Ronald Hadley Stark: The Man Behind the LSD Curtain

Posted Jul 12, 2007 10 comments

Ronald Hadley Stark LSDThe curse of doing research out here in Weirdoland is that the really fascinating people are nearly impossible to do research on. For instance, when you're covertly running the world's largest LSD manufacturing and smuggling operation for the CIA, you're not going to be doing interviews in Newsweek or publishing an autobiography. That's precisely the problem with Ronald Hadley Stark, who is one of the most insane characters in the history of LSD -- and that's really saying something, don't you think?

Take some time meditating on that photo of him, by the way -- because it's the only verified picture of him that exists at the moment. This is not an article that lends itself to illustrations.

The Super-Context

For anyone unfamiliar with the tangle of political, scientific, cultural and covert forces behind spread of LSD, this article could get confusing. There were a lot of famous and infamous names in the mix, yet curiously, very few of them ever overlap with Ronald Stark. Yesterday we discussed Al Hubbard -- but there's no evidence that he and Stark ever even crossed paths. Although, as we'll see, Stark had considerable CIA connections, there's also no evidence that Stark had any connection with, or even knowledge of, the MKULTRA program. Then again, 99% of those files were destroyed in 1973.

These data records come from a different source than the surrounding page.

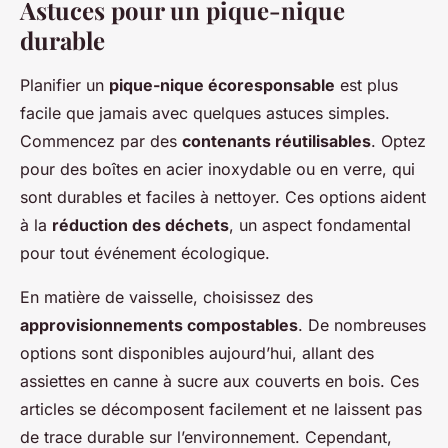
Astuces pour un pique-nique
durable
Planifier un
pique-nique écoresponsable
est plus
facile que jamais avec quelques astuces simples.
Commencez par des
contenants réutilisables
. Optez
pour des boîtes en acier inoxydable ou en verre, qui
sont durables et faciles à nettoyer. Ces options aident
à la
réduction des déchets
, un aspect fondamental
pour tout événement écologique.
En matière de vaisselle, choisissez des
approvisionnements compostables
. De nombreuses
options sont disponibles aujourd’hui, allant des
assiettes en canne à sucre aux couverts en bois. Ces
articles se décomposent facilement et ne laissent pas
de trace durable sur l’environnement. Cependant,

Where Stark did connect was a meeting in in 1969 with a hippie drug syndicate called The Brotherhood of Eternal Love. (No, not kidding.) They were looking for a new supplier and Stark kicked off the meeting by showing them a kilogram of LSD -- for US readers, that's 2.2 pounds of acid, baby. Needless to say, his resume was persuasive. According to a figure quoted by everyone and verified by nobody, Stark made 20 kilograms of LSD in his career.

Jim Keith offers a paragraph of details on Stark's twilight years that I've never seen corroborated, or even mentioned, anywhere else. That could just mean he did his job better than most journalists, or it could mean he's repeating rumors and gossip -- either way, for the sake of completeness:

Stark...was seen at the student uprisings in Paris in 1968, and was also present at the student demonstrations and labor strikes in Milan in 1969. In the 1970s he lived a posh lifestyle in Italy, hobnobbing with the sicilian Mafiosi, espionage agents of various coloration, and terrorists.

Some Heavy Dudes

Researching Roland Stark, I was reminded of people like Porter Goss, Andijra Puharich, or Barry Seal: it is unreal how much this guy got around. I found him cropping up in articles I had from years ago, like Micheal E. Kreca's report on the manufacturing of the drug war. Stark shows up with some exceptionally creepy company:

Stark also was a close friend of the Los Angeles founders of a small breakaway Scientology sect called "The Process Church of the Final Judgement," English expatriates Robert DeGrimston Moore and Mary Ann McClean.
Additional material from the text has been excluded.